Bölüm 8

82 7 65
                                    

Bölüm şarkıları;
Ali Kınık, Maça kızı
Hüseyin Alpaslan, Gülümse Anne🥺🇹🇷
Yasin Aydın, Kim o sakallı adam

İyi okumalar❤️

Bol bol yorum yapmayı unutmayınız ❤️

🔥

Başıma saplanan berbat bir ağrı vardı. Dün gece rakıyı fazla kaçırmıştım galiba. Zorda olsa gözlerimi aralamıştım. Evde ölüm sessizliği vardı. Bu kadar sessiz olması hiç hayra alamet durmuyordu. Normalde bağıra çağıra beni uyandırmaya gelirlerdi ama şuan kimseden ses gelmiyordu. Üstümdeki yorganı kaldırıp ayaklandım.

Yavaş adımlarla odamdan çıkıp salona ilerledim. Salona girdiğimde boş olması garibime gitmişti. Yönümü mutfağa çevirdim en azından bir kişi bile görme umuduyla. Ama kimse yoktu. Üst kattan da ses gelmiyordu.

Son olarak bahçeye çıkmaya karar verdim. Çıplak ayaklarımla buz gibi zemine basa basa bahçeye çıktım.

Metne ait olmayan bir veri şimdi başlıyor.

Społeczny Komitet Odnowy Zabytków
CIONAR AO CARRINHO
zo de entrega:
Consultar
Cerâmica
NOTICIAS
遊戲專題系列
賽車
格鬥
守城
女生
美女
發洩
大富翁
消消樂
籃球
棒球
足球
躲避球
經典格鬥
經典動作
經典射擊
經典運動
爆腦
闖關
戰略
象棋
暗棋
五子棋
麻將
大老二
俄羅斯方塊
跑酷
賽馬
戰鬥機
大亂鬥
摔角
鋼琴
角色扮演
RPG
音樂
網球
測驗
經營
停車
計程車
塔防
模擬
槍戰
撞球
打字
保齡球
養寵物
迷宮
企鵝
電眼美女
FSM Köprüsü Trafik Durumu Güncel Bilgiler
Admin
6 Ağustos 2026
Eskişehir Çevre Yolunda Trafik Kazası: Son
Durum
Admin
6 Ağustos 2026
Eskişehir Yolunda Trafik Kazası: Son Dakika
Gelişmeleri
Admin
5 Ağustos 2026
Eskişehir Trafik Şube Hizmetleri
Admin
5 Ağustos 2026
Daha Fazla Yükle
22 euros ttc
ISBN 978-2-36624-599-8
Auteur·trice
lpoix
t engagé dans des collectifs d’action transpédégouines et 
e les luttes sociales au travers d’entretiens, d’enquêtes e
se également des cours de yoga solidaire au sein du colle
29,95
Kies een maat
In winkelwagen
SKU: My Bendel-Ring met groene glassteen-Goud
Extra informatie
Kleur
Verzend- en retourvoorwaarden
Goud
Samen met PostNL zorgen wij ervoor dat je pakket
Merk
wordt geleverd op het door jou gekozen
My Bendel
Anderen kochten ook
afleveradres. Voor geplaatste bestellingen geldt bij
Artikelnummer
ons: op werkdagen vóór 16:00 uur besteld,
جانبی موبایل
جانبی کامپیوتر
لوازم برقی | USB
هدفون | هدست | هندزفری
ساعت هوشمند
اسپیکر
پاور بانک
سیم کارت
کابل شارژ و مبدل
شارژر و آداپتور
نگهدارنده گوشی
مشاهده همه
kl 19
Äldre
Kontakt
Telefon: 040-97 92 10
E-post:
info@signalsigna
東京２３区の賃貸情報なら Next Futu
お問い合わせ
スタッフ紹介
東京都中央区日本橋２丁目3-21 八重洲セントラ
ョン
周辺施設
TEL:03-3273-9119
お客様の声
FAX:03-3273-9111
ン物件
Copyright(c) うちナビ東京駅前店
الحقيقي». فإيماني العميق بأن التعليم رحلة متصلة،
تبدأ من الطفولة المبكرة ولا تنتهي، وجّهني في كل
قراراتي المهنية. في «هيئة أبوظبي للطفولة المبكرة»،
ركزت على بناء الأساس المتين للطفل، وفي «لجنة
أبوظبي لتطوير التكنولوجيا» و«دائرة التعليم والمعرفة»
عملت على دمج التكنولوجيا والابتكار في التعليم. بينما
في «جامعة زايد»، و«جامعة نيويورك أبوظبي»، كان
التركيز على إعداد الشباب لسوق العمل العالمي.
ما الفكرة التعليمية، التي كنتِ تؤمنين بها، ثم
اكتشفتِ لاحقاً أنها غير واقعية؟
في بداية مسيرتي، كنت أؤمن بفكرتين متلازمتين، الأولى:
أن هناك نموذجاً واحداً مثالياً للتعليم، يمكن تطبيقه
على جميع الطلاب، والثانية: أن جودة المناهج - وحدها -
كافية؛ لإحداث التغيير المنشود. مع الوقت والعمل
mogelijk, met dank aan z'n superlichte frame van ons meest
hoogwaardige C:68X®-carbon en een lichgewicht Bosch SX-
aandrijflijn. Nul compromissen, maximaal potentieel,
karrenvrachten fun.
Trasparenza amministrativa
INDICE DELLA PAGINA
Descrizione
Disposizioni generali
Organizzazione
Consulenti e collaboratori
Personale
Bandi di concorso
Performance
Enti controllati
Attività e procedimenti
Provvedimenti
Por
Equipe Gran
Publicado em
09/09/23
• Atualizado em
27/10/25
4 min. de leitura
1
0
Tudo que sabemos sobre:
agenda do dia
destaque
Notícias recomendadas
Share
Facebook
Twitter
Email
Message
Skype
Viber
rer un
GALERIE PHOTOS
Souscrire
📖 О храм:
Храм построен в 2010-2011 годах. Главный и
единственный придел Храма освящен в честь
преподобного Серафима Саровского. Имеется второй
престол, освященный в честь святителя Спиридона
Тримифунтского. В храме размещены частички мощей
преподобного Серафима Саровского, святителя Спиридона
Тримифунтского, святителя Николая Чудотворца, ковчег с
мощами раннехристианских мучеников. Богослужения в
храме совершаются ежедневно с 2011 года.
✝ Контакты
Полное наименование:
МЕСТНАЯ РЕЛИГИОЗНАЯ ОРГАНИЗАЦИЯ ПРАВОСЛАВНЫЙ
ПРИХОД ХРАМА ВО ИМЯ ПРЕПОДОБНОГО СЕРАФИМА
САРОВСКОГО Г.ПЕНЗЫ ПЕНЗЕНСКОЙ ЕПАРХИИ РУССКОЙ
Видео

Gördüğüm manzara karşısında adeta yerime mıhlanmıştım.

Mahir amca, Çakır, Emre, Oğuz, Çağan, Yağız ve Çınar elleri arkadan bağlı, dizlerinin üzerine çökmüş yere bakıyorlardı.

"Ne oluyor burada?" diye bir soru çıkmıştı ağzımdan. Yerimden kımıldayamıyordum. Şok geçiriyordum sanki.

Çakır kafasını kaldırıp gözlerimin içine bakmıştı. Diğerleri hâlâ yere bakıyorlardı.

Çakır'ın gözünden bir damla yaş süzüldü yanağına. "Kaç." diye fısıldadı ve başını yine yere eğdi.

Geriye doğru bir adım attım. Gözlerim ayaklarıma kaydı. Gördüğüm şey kandı. Mide bulandırıcı bir kan. Geriye doğru bir adım daha attım ama adımını engelleyen bir bedene çarptım.

"Bizde seni bekliyorduk." dedi arkamda olan beden. Arkamı döndüm ve sesin sahibine baktım. Ardıl. Elinde de bir silah.

"Beni mi?" diye sordum.

"Eğlenceye başlamak için herşeyin sorumlusunu bekledim, yani seni." Dudaklarında şeytani bir gülüş vardı.

"Ne eğlencesi?"

Kolumdan tutup beni bahçenin ortasına sürükledi.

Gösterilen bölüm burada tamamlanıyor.